See the trailer for a stripped-down concert film Nick Cave recorded under COVID

An Idiot Prayer sees the musician wandering an abandoned Alexander Palace as he speaks his songs.

Words

Charles Bramesco

@intothecrevasse

Of course an artist as tirelessly inventive as Nick Cave wasn’t going to let a little thing like a global pandemic slow him down. A new press release issued today by the musician/writer/filmmaker/all-purpose creative fount paints a picture of a Cave chafing under the confinement of quarantine, and using his resources to break through these obstacles.

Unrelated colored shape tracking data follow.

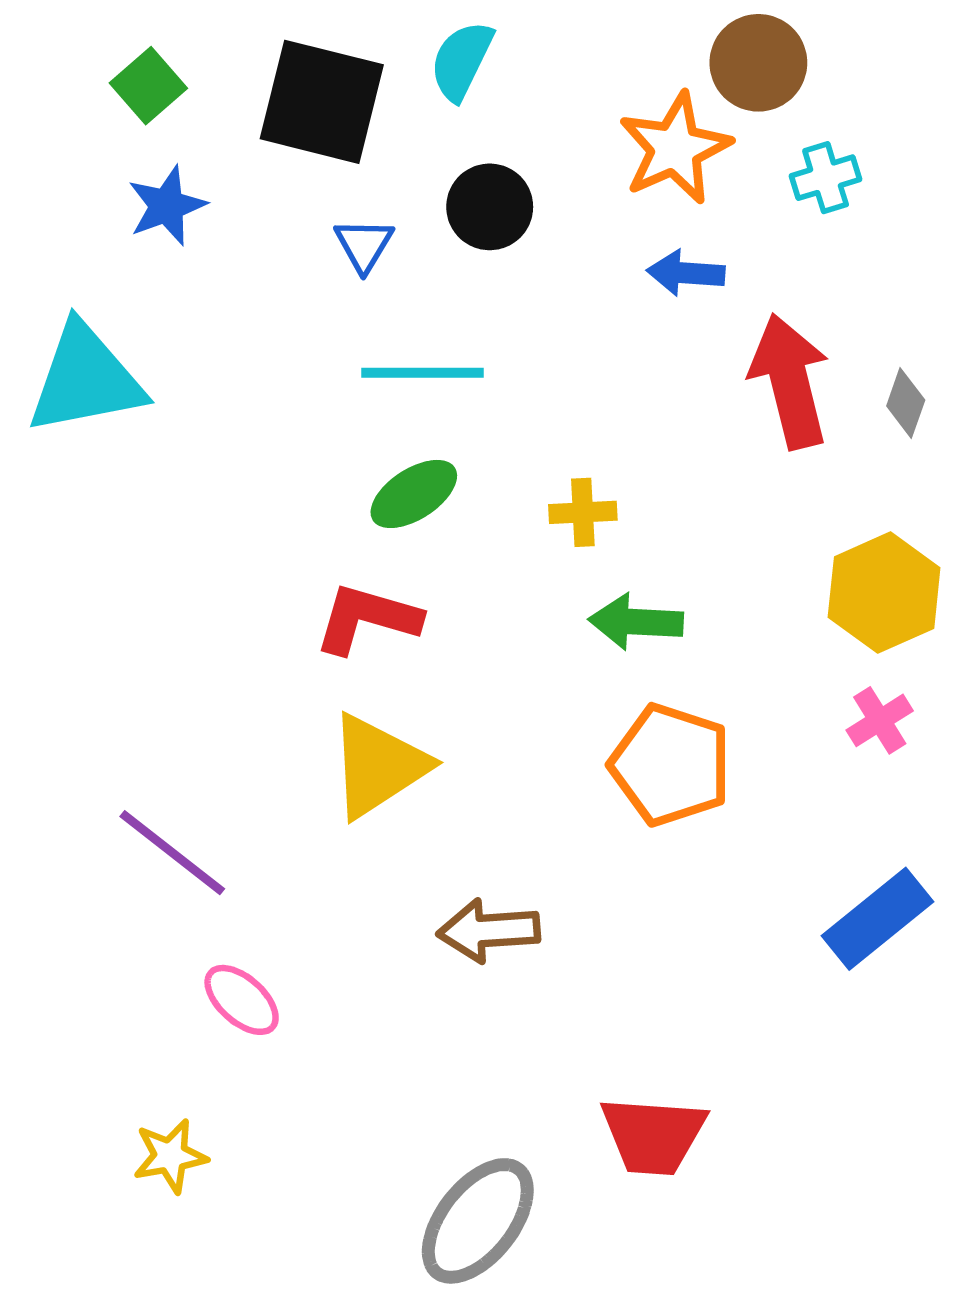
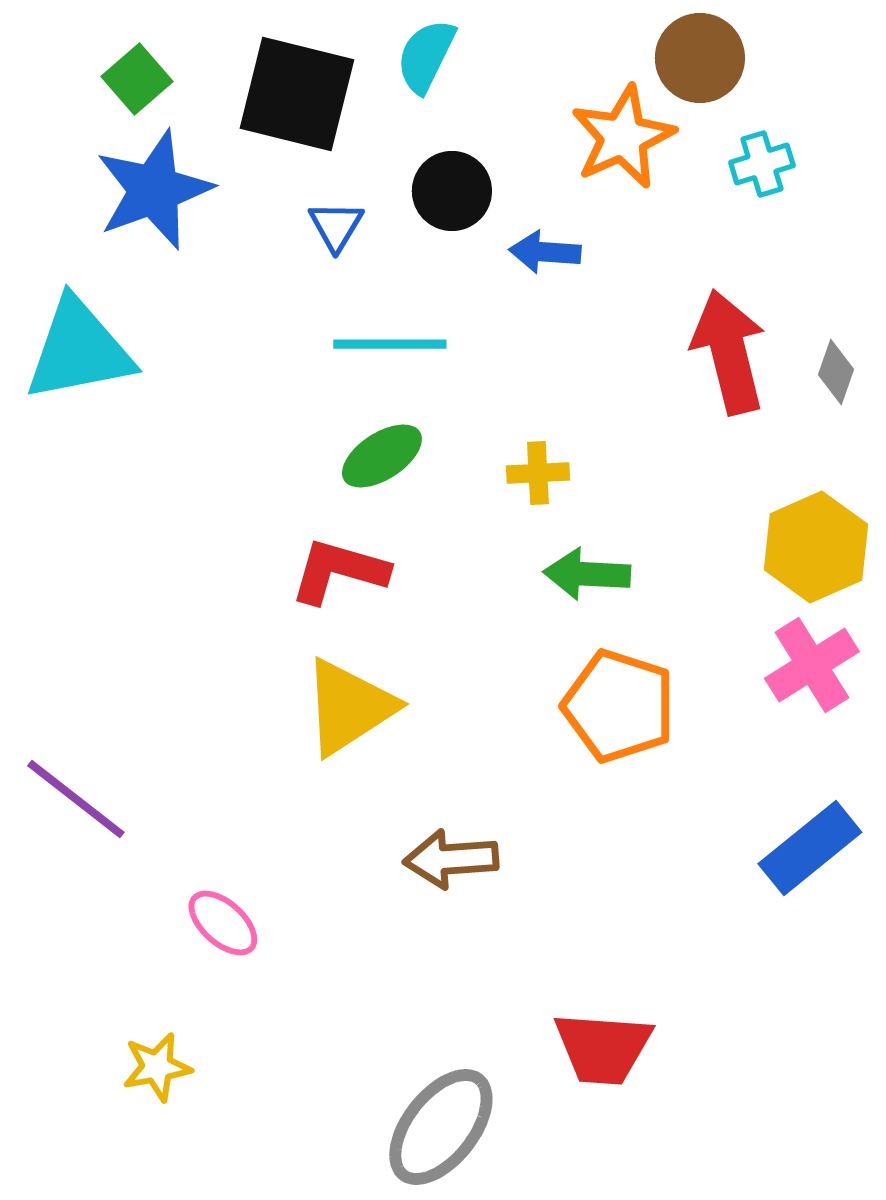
blue star: (167, 206) -> (154, 190), size x1.6
blue arrow: (686, 273) -> (545, 252), moved
pink cross: (880, 720) -> (812, 665), size x1.5
purple line: (172, 853) -> (76, 799), moved

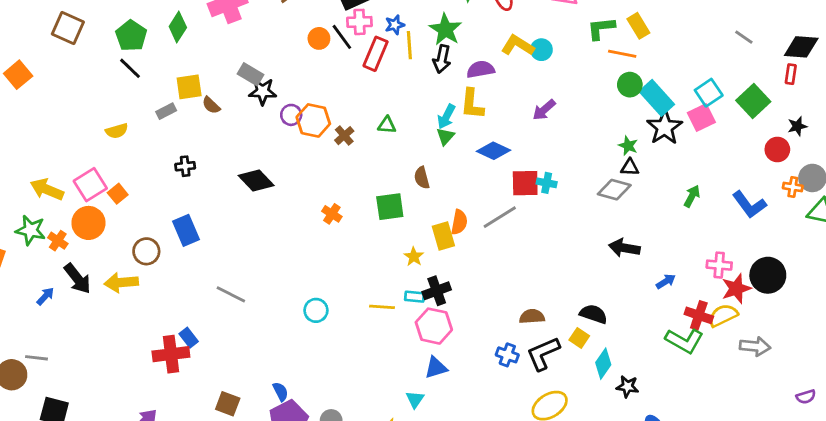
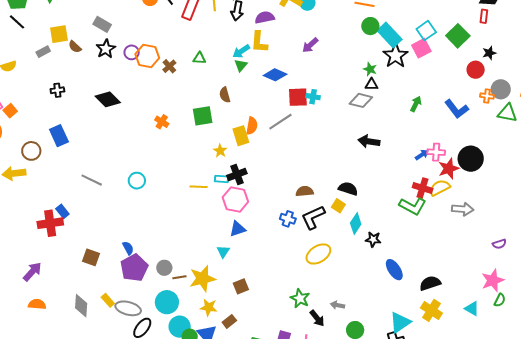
black star: (263, 91) -> (106, 49), moved, turned -30
cyan arrow: (446, 117) -> (241, 51), turned 30
blue arrow: (666, 281) -> (422, 155), moved
cyan circle: (316, 310) -> (137, 181), moved

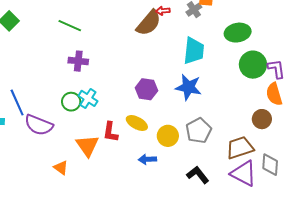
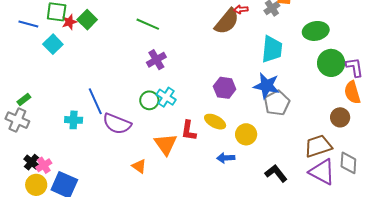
purple cross: (78, 61) -> (156, 60), turned -36
gray pentagon: (199, 131) -> (277, 103), moved

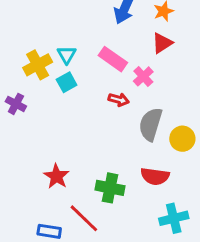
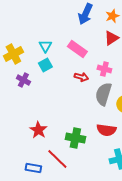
yellow cross: (38, 65) -> (13, 54), moved
pink cross: (143, 76) -> (104, 69), moved, turned -32
purple cross: (16, 104) -> (23, 80), moved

The unconventional concert film Idiot Prayer finds its subject stripping down to the basics, wandering around an empty Alexandra Palace as he recites the lyrics to his songs a cappella. Cave refers to this new style as a “Conversations” format, closer to a poetry reading than a musical performance, winnowing away everything but the words from his own catalogue as well as his songs under the Grinderman and Bad Seeds flags.

The release describes an elaborate system of health precautions that enabled Cave to safely shoot in the august Alexandra while it’s been closed off to the public. Working with a crew of essential personnel only (including cinematographer Robbie Ryan, recently of The Favourite), with “Covid officers” armed to the teeth with tape measures and thermometers, with everyone masked and dipping into a “bucket” of sanitizer, they captured haunting footage of Cave in isolation and repose. As he puts it: “Together we created something very strange and very beautiful that spoke into this uncertain moment, but was in no way bowed by it. ”

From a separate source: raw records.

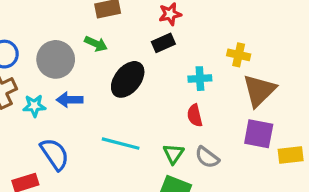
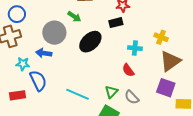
gray circle: (56, 59) -> (54, 33), moved
blue arrow: (70, 100) -> (44, 53), moved
cyan star: (34, 106) -> (23, 64), moved
red semicircle: (195, 115) -> (128, 70), turned -32
cyan line: (121, 144) -> (78, 94), moved

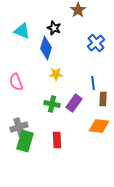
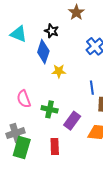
yellow star: (56, 74) -> (59, 71), moved
pink semicircle: (16, 82) -> (24, 99), moved
purple rectangle: (74, 103) -> (72, 121), moved

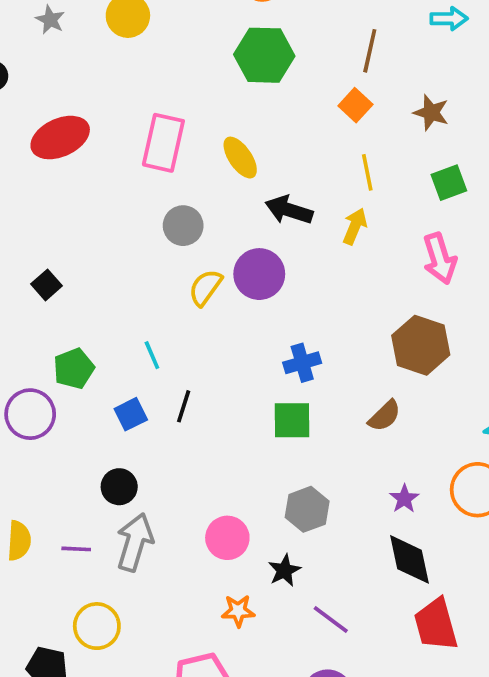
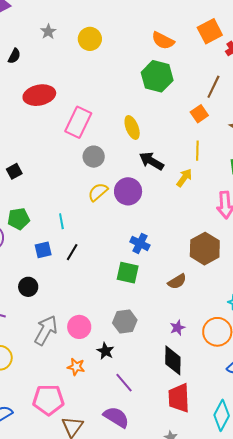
pink rectangle: (163, 143) -> (78, 122), moved
blue cross: (302, 363) -> (140, 243), turned 30
gray arrow: (135, 542) -> (46, 330), moved
black star: (284, 570) -> (105, 351), turned -30

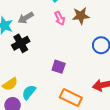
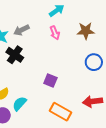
brown star: (81, 16) -> (86, 31), moved
black cross: (21, 43) -> (15, 55), turned -30

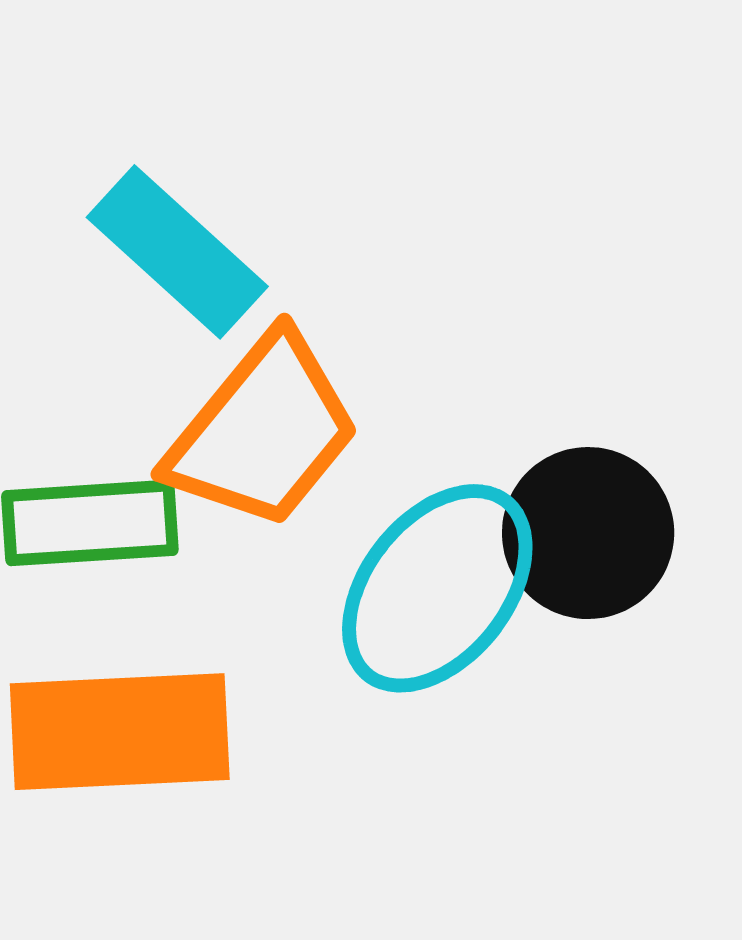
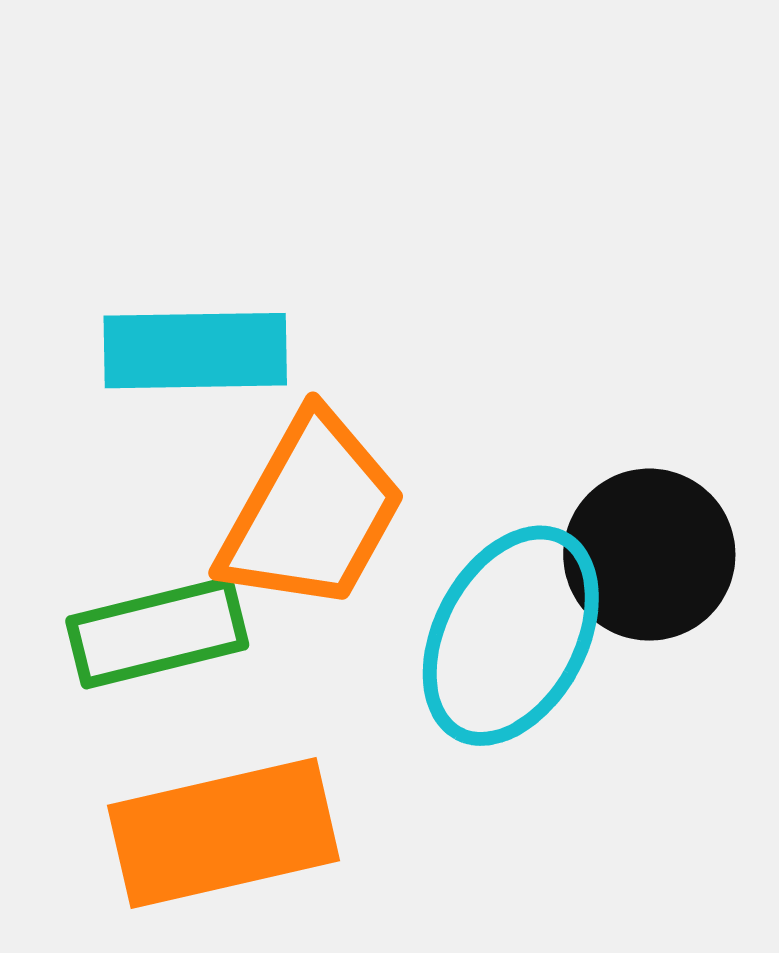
cyan rectangle: (177, 252) -> (195, 351), turned -33

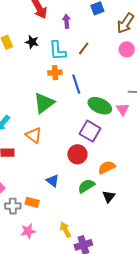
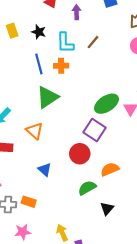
blue line: (76, 84) -> (39, 64), moved
green ellipse: (100, 106) -> (106, 104), turned -60
blue triangle: (53, 181) -> (45, 170), moved
black triangle: (109, 197) -> (107, 209), moved

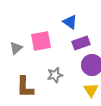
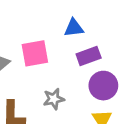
blue triangle: (70, 22) -> (74, 28), turned -42

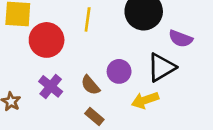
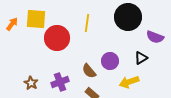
black triangle: (161, 67) -> (141, 58), size x0.6
purple cross: (51, 86) -> (60, 82), moved, turned 30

The film will stream on 23 July, at three different showtimes depending on time zone, with tickets in the UK going for £16. (One ticket is for North and South America, another applies to the UK and the rest of Europe, and a third is for Asia and Australia.) Cave sees Idiot Prayer as fitting into an informal trilogy with his other films 20,000 Days on Earth and One More Time With Feeling, all three united in their drive to challenge the usual structures and archetypes of concert films.

Cave’s innovative project raises the question of how and when productions will start back up, with no end to the Coronavirus threat in sight. It sounds like he’s taken the proper measure to ensure that all involved crew will be secure, but this was by the film’s nature a small outfit. It’s hard to imagine a production of larger scale being able to maintain this assurance with a larger crew, or a more involved script.

Idiot Prayer will stream online on 23 July.